Les Dépêches de Brazzaville



Santé : La Fondation Brazzaville relance le débat sur les faux médicaments


Un peu plus d’un an après la signature de l’initiative de Lomé par sept chefs d’Etat engagés à lutter contre les médicaments falsifiés et de qualité inférieure (MFQI), où en est le continent dans sa politique de lutte contre ce trafic ? Vaste sujet sur lequel experts, médecins et politiques ont apporté leurs éclairages.

On le sait, il y a urgence. Chaque année, les faux médicaments provoquent des centaines de milliers de décès en Afrique subsaharienne, dont  122 000 enfants de moins de cinq ans à cause d’antipaludiques de mauvaise qualité. « L’Afrique concentre 42 % du trafic mondial et les pays à faibles revenus perdent des milliards de dollars en achetant ces produits», a rappelé Adam Aspinall (Medsformalaria). Et encore, l’on n’a pas quantifié les conséquences de l’impact de la pandémie Covid-19 sur les systèmes médicaux dans la région. En particulier sur les chaînes d’approvisionnement qui ont été très perturbées. 
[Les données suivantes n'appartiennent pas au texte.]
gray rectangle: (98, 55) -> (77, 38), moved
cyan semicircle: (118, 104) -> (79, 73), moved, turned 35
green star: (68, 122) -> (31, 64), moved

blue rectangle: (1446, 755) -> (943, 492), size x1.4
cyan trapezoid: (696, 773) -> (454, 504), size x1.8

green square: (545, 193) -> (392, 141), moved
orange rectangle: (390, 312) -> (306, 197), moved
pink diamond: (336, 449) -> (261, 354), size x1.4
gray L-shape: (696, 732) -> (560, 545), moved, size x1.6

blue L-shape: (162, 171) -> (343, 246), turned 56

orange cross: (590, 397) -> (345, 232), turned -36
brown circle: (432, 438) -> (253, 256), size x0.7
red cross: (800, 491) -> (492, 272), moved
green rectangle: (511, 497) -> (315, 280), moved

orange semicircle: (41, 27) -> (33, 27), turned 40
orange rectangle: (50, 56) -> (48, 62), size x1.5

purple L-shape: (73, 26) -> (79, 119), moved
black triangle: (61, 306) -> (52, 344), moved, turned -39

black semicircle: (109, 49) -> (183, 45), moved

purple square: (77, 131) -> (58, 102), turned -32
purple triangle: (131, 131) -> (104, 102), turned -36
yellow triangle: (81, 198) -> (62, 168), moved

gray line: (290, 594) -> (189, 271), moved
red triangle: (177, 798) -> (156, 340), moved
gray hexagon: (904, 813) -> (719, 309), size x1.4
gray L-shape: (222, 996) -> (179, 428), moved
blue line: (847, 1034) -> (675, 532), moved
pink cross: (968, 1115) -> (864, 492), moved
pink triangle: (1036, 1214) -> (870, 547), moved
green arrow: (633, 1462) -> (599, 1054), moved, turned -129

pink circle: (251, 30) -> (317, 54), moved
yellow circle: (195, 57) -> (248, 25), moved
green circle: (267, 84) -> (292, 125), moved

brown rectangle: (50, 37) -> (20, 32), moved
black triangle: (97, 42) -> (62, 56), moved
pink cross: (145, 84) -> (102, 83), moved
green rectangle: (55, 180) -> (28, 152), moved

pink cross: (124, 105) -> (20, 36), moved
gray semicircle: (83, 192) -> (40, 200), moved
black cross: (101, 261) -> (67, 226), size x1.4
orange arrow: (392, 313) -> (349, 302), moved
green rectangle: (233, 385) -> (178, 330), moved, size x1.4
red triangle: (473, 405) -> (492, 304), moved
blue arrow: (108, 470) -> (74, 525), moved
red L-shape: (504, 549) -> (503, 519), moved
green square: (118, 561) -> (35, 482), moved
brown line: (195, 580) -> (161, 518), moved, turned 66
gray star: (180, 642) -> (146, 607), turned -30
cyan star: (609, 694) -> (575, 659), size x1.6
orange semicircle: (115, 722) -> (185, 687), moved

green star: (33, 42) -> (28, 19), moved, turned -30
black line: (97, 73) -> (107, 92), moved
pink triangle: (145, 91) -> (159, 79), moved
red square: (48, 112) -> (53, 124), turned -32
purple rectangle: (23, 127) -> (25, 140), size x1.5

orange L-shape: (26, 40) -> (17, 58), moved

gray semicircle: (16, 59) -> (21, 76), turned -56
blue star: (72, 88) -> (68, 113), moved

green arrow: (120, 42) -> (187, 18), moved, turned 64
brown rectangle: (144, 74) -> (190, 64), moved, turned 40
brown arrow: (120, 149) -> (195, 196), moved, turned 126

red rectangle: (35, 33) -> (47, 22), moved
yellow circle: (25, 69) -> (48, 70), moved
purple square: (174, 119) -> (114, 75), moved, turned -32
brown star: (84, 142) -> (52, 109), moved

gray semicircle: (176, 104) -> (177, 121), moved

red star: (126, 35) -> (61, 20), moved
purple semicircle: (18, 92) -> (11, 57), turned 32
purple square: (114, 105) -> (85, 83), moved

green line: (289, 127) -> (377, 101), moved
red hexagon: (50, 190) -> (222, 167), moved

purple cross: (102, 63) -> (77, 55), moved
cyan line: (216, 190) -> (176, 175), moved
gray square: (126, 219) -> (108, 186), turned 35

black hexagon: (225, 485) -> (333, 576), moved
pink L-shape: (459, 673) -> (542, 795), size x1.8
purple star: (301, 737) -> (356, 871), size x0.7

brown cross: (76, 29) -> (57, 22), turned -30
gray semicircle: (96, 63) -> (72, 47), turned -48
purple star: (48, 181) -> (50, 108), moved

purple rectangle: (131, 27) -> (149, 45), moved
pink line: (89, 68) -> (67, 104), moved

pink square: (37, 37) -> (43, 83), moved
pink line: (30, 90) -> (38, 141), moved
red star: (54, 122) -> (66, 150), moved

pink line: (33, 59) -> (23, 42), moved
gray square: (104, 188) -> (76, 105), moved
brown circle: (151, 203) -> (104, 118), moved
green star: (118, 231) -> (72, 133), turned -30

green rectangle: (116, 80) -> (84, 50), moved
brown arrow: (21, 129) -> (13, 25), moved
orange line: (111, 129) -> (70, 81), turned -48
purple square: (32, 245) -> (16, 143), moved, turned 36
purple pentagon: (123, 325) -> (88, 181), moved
Santé publique et sécurité

Alors comment lutter contre ces médicaments falsifiés et très souvent difficiles à identifier comme tels ? Un fléau qui pose de graves problèmes de santé publique et de sécurité.

Différentes solutions possibles ont été rappelées par les intervenants à commencer par la mise en route effective de l’Agence africaine du médicament (AMA) qui peine à être ratifiée par les 54 pays du continent bien que son traité ait été adopté en février 2019.  Pour Moustapha Mijiyawa, ministre de la Santé du Togo, une harmonisation des autorisations de mise d’un médicament sur le marché devrait être à minima régionale. Pour lui, une coordination régionale et continentale est nécessaire ; c’est ici que l’Agence AMA prendrait tout son sens.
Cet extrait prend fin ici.